Dilma Rousseff at the Rio + 20 UN conference on sustainable development. Blog do Planalto. Some rights reserved.
Diplomats, bureaucrats and activists everywhere are energetically debating new global goals to drive future development. At least sixty United Nations (UN) agencies, most member states, and hundreds of private businesses and civil society groups are consulting on the form and content of the Millennium Development Goals (MDGs) after they are renewed in 2015. As a champion of sustainable development since 1992 and host to the biggest development conference on earth in 2012, Brazil has a major stake in this global debate.
Brazil has set out its core priorities for what many now describe as future Sustainable Development Goals (SDGs). For its part, the Brazilian Ministry of Foreign Affairs regularly underlines poverty reduction and environmental protection as a core focus. The emphasis on reducing global poverty echoes at least one half of the President’s popular domestic pro-poor agenda. Likewise, Foreign Affairs Minister Luiz Alberto Figueiredo is deeply invested in the SDGs. This is hardly surprising given that he was an architect of the Rio+20 Conference held last year.
Brazil’s endorsement of a traditional ‘development-first’ agenda is commendable, but also suffers from some drawbacks. For one, it implicitly excludes a host of other global priorities, not least peace and security. In Latin America and across the global south there is growing political consensus that insecurity - including armed conflict and homicidal violence - undermines development. There is also overwhelming evidence of the empirical relationships between fear and reduced economic growth. In fact, a UN Secretary General-appointed High Level Panel called for peace and security to be clearly included in future SDGs. Yet there is scarce mention of any of these issues in Brazilian debates on the subject.
So what explains Brazil´s determined silence on peace and security in the post-2015 development agenda? Brazil has historically supported the idea that security and development are interdependent. In 2011, for example, President Dilma stressed the importance of a “comprehensive and integrated approach that incorporates and strengthens coherence between political, security, development, human rights and rule of law activities that address underlying causes of each conflict.” But Brazilian diplomats have also signaled their discomfort with the risk of “securitizing” development – of aid being (mis)appropriated for military ends or diverted away from basic social welfare needs.
Whilst Brazil acknowledges that peace, security and development are related, it parts company with other western countries in the specific direction of these relationships. On the one hand, Brazilian diplomats are not convinced that peace and security necessarily enables development. On the other, they adamantly believe that poverty and inequality reduction promotes peace. Although Brazilian officials concede that the peace and security agendas are central to maintaining international order and the multilateral architecture, they are nevertheless concerned that these issues are too sensitive and potentially distracting from the central priorities of the post-2015 agenda.

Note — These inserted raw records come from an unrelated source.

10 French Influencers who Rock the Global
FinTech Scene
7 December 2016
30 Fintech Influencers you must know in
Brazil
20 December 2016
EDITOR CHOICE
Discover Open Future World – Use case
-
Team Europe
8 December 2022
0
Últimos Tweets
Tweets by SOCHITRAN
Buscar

"Dilma, respect the people of the Amazon", reads the banner. A demonstration in Vila Autódromo, in Rio de Janeiro, at the People's Summit in 2012. Wikimedia/Gabryelsl. Some rights reserved.
Is such a conservative conceptualization of development consistent with the realities of the twenty first century? Most Brazilian diplomats privately acknowledge that the building of peaceful societies is fundamental for achieving sustainable development. Yet they also fear that a determined focus on peacebuilding in the context of the post-2015 debate is misplaced and could unintentionally interfere with the mandate of the UN Security Council. There are also worries that a peace-first approach could dangerously alter the mandates of UN agencies, diverting scarce resources away from developmental priorities. These anxieties are misplaced.

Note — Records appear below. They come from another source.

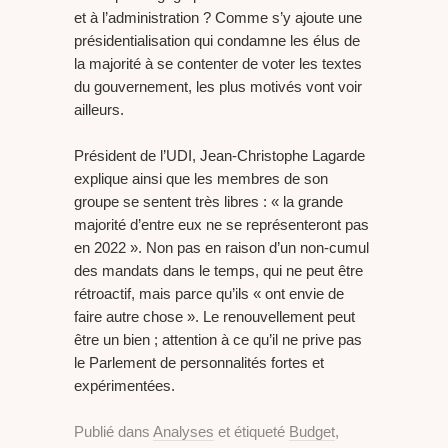
et à l’administration ? Comme s’y ajoute une
présidentialisation qui condamne les élus de
la majorité à se contenter de voter les textes
du gouvernement, les plus motivés vont voir
ailleurs.
Président de l’UDI, Jean-Christophe Lagarde
explique ainsi que les membres de son
groupe se sentent très libres : « la grande
majorité d’entre eux ne se représenteront pas
en 2022 ». Non pas en raison d’un non-cumul
des mandats dans le temps, qui ne peut être
rétroactif, mais parce qu’ils « ont envie de
faire autre chose ». Le renouvellement peut
être un bien ; attention à ce qu’il ne prive pas
le Parlement de personnalités fortes et
expérimentées.
Publié dans
Analyses
et étiqueté
Budget
,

There are important precedents for Brazil adopting a more expansive approach to the SDGs. The country is one of the key supporters of the Peacebuilding Commission (PBC), an agency it will chair throughout 2014. There is a real opportunity for Brazil to advance the greater cause of a stable global order: peacebuilding is the missing middle between security and development. Brazil also backs a robust conflict prevention agenda and early investments in lasting peace. The present administration should stay true to its instincts and back a sustainable development agenda that explicitly includes peacebuilding. The challenge for Brazilian diplomats will be maintaining the right balance of the so-called nexus: there are risks of tipping the scales too far in favour of security over development.
Ultimately, the decision on what is included in the post-2015 agenda is still up for grabs. Brazil is deliberating over its formal position. But time is running out. UN member states need to start setting out their priorities before special sessions later this year. The UN will facilitate, but not define, the discussion – including through an open ended working group on SDGs and an intergovernmental committee of experts.
And civil society will continue playing a critical role in calling states to account. Brazil’s position could positively move the conversation forward, especially among lower- and middle-income countries. Brazil should consider brokering a broader conversation on development that includes peacebuilding at its heart. At the same time, its diplomats can constructively challenge the creeping securitization of development. Whatever the strategy, Brazil must bring peace back in and is especially well placed to do so.